▶ _Data records_
+++

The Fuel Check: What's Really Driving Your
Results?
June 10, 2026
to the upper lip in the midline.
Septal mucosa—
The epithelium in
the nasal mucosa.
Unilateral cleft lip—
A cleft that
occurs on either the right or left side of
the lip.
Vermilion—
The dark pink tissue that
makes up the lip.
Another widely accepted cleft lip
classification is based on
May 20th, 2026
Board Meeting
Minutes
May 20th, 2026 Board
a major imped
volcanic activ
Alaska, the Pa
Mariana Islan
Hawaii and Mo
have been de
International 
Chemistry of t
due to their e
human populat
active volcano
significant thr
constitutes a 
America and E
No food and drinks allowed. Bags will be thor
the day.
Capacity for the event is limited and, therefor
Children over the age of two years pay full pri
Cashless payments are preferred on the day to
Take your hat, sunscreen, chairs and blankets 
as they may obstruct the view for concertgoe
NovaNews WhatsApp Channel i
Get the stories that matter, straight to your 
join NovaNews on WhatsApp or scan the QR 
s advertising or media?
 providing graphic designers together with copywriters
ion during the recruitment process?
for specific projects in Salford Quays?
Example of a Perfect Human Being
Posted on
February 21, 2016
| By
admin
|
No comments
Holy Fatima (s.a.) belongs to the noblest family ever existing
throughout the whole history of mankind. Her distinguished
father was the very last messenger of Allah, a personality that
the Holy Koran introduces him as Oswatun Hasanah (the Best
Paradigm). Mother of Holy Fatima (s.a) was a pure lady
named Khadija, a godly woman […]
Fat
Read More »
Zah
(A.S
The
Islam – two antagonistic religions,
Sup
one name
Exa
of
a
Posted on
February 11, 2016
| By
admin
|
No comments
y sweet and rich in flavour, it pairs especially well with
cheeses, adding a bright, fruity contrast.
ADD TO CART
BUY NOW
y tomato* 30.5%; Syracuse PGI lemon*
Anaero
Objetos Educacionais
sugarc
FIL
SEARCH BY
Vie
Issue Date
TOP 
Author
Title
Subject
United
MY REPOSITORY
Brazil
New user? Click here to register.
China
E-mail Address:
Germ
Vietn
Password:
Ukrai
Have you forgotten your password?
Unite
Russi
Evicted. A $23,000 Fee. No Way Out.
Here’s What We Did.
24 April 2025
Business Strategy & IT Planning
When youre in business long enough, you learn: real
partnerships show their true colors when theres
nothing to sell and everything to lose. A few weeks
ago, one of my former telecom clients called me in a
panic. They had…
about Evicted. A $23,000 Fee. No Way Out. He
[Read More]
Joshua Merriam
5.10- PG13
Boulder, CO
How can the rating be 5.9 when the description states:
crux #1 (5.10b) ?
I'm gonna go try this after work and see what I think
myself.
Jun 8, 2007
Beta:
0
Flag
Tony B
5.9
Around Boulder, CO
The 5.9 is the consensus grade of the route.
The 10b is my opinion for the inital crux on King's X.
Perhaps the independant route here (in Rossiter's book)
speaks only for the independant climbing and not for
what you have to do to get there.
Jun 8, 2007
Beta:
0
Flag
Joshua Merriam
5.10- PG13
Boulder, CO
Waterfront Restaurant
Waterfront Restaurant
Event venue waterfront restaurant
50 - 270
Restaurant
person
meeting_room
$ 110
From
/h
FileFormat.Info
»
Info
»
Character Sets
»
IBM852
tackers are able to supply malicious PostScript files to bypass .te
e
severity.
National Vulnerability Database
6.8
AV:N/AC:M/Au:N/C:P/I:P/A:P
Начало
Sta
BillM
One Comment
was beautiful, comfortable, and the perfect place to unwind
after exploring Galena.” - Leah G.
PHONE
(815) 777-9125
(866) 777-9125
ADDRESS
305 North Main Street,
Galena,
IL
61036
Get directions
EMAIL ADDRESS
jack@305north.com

+++

▶ _About this exercise_
Give the number of lines above in which the word "independant" occurs, with nothing else.

▶ _Reply to the task_
2